Collection entries:
========================================

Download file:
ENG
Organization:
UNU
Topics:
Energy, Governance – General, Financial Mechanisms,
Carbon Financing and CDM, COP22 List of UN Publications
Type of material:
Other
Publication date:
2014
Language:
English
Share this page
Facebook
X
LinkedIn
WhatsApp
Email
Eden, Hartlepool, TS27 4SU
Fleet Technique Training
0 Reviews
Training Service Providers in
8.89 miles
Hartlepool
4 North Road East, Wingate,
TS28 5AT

========================================

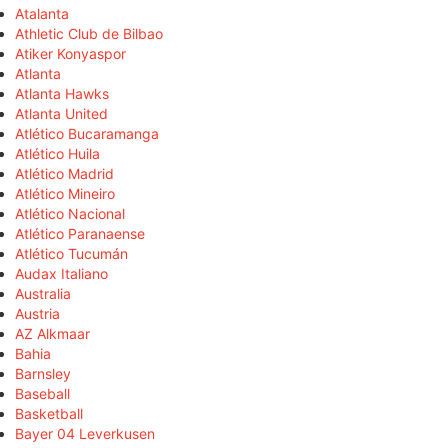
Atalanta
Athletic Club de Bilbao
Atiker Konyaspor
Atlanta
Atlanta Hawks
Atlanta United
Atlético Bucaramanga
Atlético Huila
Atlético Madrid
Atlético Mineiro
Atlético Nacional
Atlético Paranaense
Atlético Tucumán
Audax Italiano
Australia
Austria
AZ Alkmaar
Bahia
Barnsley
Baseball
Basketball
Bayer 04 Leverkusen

========================================

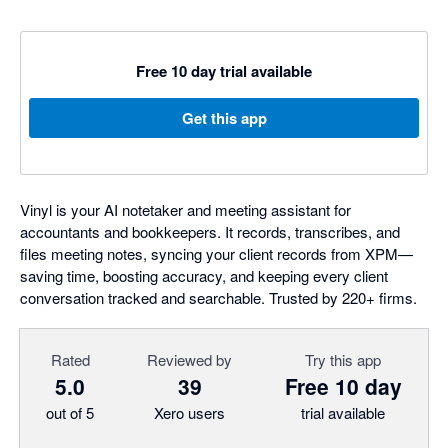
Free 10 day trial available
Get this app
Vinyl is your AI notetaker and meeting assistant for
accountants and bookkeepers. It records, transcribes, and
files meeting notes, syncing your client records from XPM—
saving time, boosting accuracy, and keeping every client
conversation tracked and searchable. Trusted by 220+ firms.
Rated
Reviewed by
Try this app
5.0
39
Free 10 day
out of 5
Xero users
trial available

========================================

## Work required
From the records above, return each line that includes "trial".

## Expected answer
Free 10 day trial available
trial available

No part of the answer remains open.